Business

Warren bill could create headache for Hillary

Sen. Elizabeth Warren (D-Mass.) has thrust anti-big bank policy into the 2016 presidential Democratic primary, presenting a new political challenge for front-runner Hillary Clinton.

Warren’s re-introduction on Tuesday of Glass-Steagall, which would require big banks to split up commercial and investment banking, is popular among the liberal base.

Proponents contend that former President Clinton’s repeal of the legislation in 1999 was part of deregulation that contributed to the 2008 economic collapse, an allegation that many economists — and the Clintons  — vehemently dispute.

“Getting rid of Glass-Steagall didn’t have anything to do with the crash. … Everybody acts like I sat in a closet and said, ‘What can I do for Wall Street today?’ ” Bill Clinton said at a financial conference last year. “Let me remind you, that bill passed 90-8 in the Senate.”
 
One of the eight senators who voted against was Bernie Sanders (Vt.), now a Democratic presidential candidate who has been steadily gaining on Hillary Clinton in the polls. Maryland Gov. Martin O’Malley, another Democratic challenger, also supports Glass-Steagall.

“It’s essential in preventing another crash,” O’Malley tweeted earlier Tuesday, while thanking the bill’s other co-sponsors: Sens. John McCain (R-Ariz.), Maria Cantwell (D-Wash.) and Angus King (I-Maine).

“If that law hadn’t been repealed in 1999, the crash would have been contained,” O’Malley wrote in a March 2015 op-ed for The Des Moines Register.

For liberals who are already wary of Clinton’s ties to Wall Street, Warren’s reintroduction of the bill could bring the issue to the campaign trail, even though the bill itself has virtually no chance of becoming law this Congress.

It gives her challengers an issue showing daylight between themselves and the Clinton, who retains a formidable lead in the polls, despite Sanders’s rise.

“The progressive wing of the party is getting louder and louder, and as such I expect both [Sanders and O’Malley] will try to draw a contrast with Hillary Clinton when it comes to Wall Street,” said Democratic strategist Jim Manley.

Robert Borosage, co-director of the liberal Campaign For America’s Future, praised Sanders and O’Malley for supporting Glass-Steagall.

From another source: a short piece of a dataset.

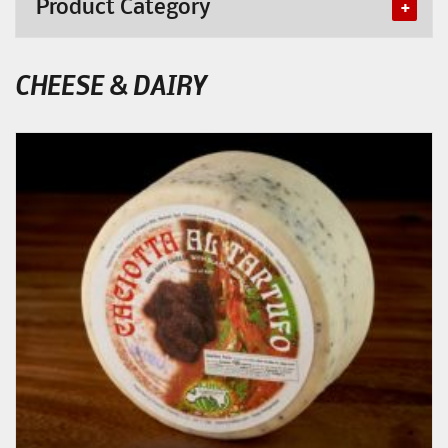
Product Category
CHEESE & DAIRY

“We don’t know where Hillary stands. Understandably she’s reluctant to choose between her donors and the activists base of the party,” Borosage said. “But just as with the trade debate, silence speaks loudly. You can’t be a ‘champion of everyday people’ and duck taking a stand on fundamental challenges facing the country.”

But Tony Fratto, a partner at the D.C.-based business consulting firm Hamilton Place Strategies, dubbed the bill “irrelevant.”

“It went nowhere before and it’s going nowhere again. It’s hard to take seriously a proposal that Senator Warren herself concedes would not have prevented the crisis,” Fratto said.

Still financial reformers heralded the legislation.

Adam Green, co-founder of the liberal Progressive Change Campaign Committee, said that the bill’s re-introduction “is great news and a reminder the Wall Street’s irresponsible actions deprived millions of people of their homes and life savings.”

“Wall Street reform should be among the economic populist issues at the center of the 2016 debate, we hope to see bold proposals from presidential, Senate and House candidates,” said Green, who is pushing for Democratic candidates to adopt a more progressive agenda, similar to Warren’s.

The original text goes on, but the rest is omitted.